Indian-American wins spelling bee trophy

OXON HILL, Maryland: A 14-year-old daughter of Indian immigrants clinched the 85th Scripps National Spelling Bee on Thursday by correctly spelling an obscure French word for ambush, snare or trap.
“G-U-E-T-A-P-E-N-S,” said Snighda Nandipati, an eighth-grade student from San Diego, California, to become the fifth American youngster of south Asian origin to win the venerable competition in as many consecutive years. “I knew it. I’d seen it before,” Nandipati, the daughter of a software consultant, confided afterward as she collected the spelling bee’s coveted gold cup and $30,000, which she plans to put aside for university.

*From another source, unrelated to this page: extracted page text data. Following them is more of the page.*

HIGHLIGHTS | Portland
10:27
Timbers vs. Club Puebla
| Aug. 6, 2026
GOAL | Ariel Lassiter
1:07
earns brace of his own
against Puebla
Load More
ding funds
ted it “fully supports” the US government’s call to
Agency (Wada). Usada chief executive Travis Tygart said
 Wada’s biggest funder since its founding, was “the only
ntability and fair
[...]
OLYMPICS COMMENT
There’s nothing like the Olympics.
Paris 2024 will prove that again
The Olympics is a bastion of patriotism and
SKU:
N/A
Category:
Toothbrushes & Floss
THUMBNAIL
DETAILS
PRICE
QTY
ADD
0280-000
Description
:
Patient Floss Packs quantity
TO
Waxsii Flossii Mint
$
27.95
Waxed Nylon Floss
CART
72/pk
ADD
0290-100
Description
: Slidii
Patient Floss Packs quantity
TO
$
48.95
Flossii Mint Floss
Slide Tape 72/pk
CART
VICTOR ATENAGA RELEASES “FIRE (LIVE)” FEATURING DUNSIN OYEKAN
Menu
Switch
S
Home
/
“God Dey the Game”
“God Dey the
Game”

As for what it’s like to win, after going head-to-head for three rounds with runner-up Stuti Mishra, also 14, of Orlando, Florida, Nandipati — sporting glasses and orthodontic braces — simply replied: “It’s a miracle.” Third place went to Arvind V. Mahankali, 12, a New Yorker who was thrown for a loop by a word he’d never heard before — schvonoma, a form of nerve tumor. He vowed to study harder and return next year. Some 278 youngsters took part in this year’s three-day National Spelling Bee at a resort outside Washington, out of more than 11 million who competed in events at some level in the United States and several countries overseas.

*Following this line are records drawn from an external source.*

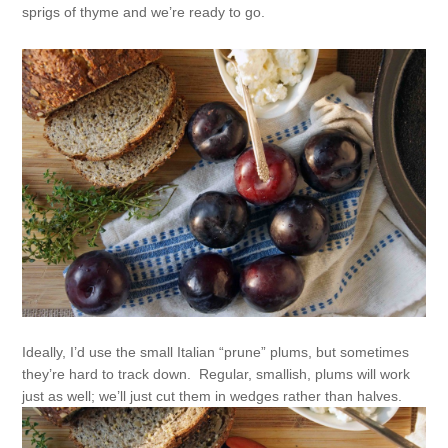
sprigs of thyme and we’re ready to go.
Ideally, I’d use the small Italian “prune” plums, but sometimes
they’re hard to track down. Regular, smallish, plums will work
just as well; we’ll just cut them in wedges rather than halves.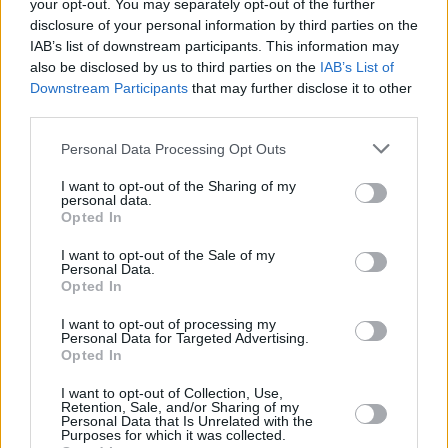
your opt-out. You may separately opt-out of the further
Posted: 11/22/2015 - Views: 18,051 -
disclosure of your personal information by third parties on the
Votes:70 - Score: 7.6
IAB’s list of downstream participants. This information may
also be disclosed by us to third parties on the
IAB’s List of
Downstream Participants
that may further disclose it to other
third parties.
Top Rated
|
Most Viewed
|
Facebook
|
RSS Feed
|
Search
|
Please note that this website/app uses one or more Google
Personal Data Processing Opt Outs
Hate Mail
|
Updates
|
Contact Us
|
Privacy Policy
|
Links
services and may gather and store information including but
EvilMilk Funny Pictures updated constantly. Your best Source for all kinds of
not limited to your visit or usage behaviour. You may click to
I want to opt-out of the Sharing of my
Pictures!
personal data.
If you have some funny pictures that you think should be on evilmilk please
grant or deny consent to Google and its third-party tags to
Opted In
shoot us an email.
use your data for below specified purposes in below Google
© 2026 Evilmilk.com
consent section.
I want to opt-out of the Sale of my
Personal Data.
Opted In
I want to opt-out of processing my
Personal Data for Targeted Advertising.
Opted In
I want to opt-out of Collection, Use,
Retention, Sale, and/or Sharing of my
Personal Data that Is Unrelated with the
Purposes for which it was collected.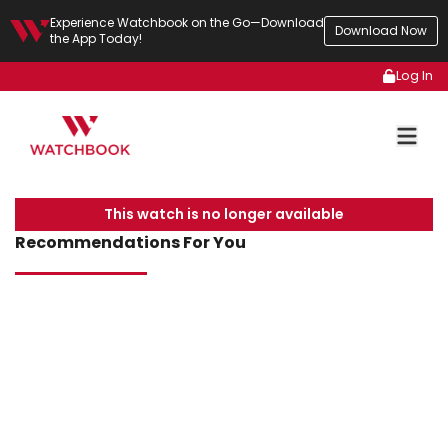
Experience Watchbook on the Go—Download
Download Now
the App Today!
Log In
This watch is no longer available
Recommendations For You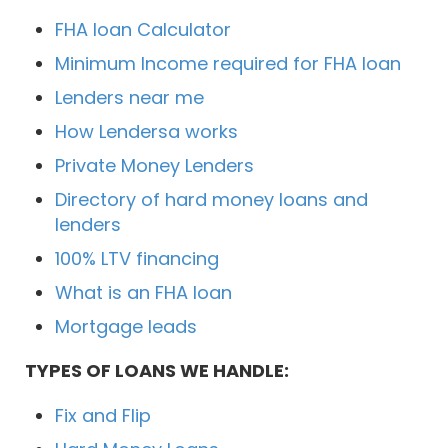
FHA loan Calculator
Minimum Income required for FHA loan
Lenders near me
How Lendersa works
Private Money Lenders
Directory of hard money loans and
lenders
100% LTV financing
What is an FHA loan
Mortgage leads
TYPES OF LOANS WE HANDLE:
Fix and Flip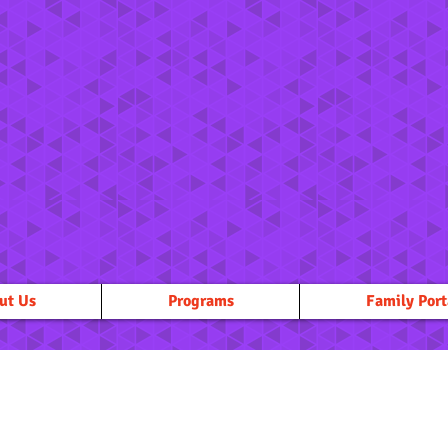
ut Us
Programs
Family Port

This year featured the youngest-ever competitor, six-year-old Lori Anne Madison, of Woodbridge, Virginia, who suffered elimination Wednesday when she misspelled ingluvies, a noun that means the crop or craw of birds.
“I knew the word. It was just too bad that I misspelled the word,” the precocious blonde crowd-pleaser — one of 28 home-schooled contestants this year — told reporters earlier in the day.
Sponsored by the Scripps media group, this year’s National Spelling Bee also included competitors from as far afield as the Bahamas, Canada, Ghana, Japan, South Korea and New Zealand. Jamaica’s Gifton Samuel Wright, one of Thursday’s nine finalists, won a 30-second standing ovation after he faltered on the word harengiform, an adjective that means herring-shaped. Organizers announced Tuesday that plans are afoot for a global spelling bee as early as December 2013, reflecting what they called “a fast-growing worldwide passion for the English language.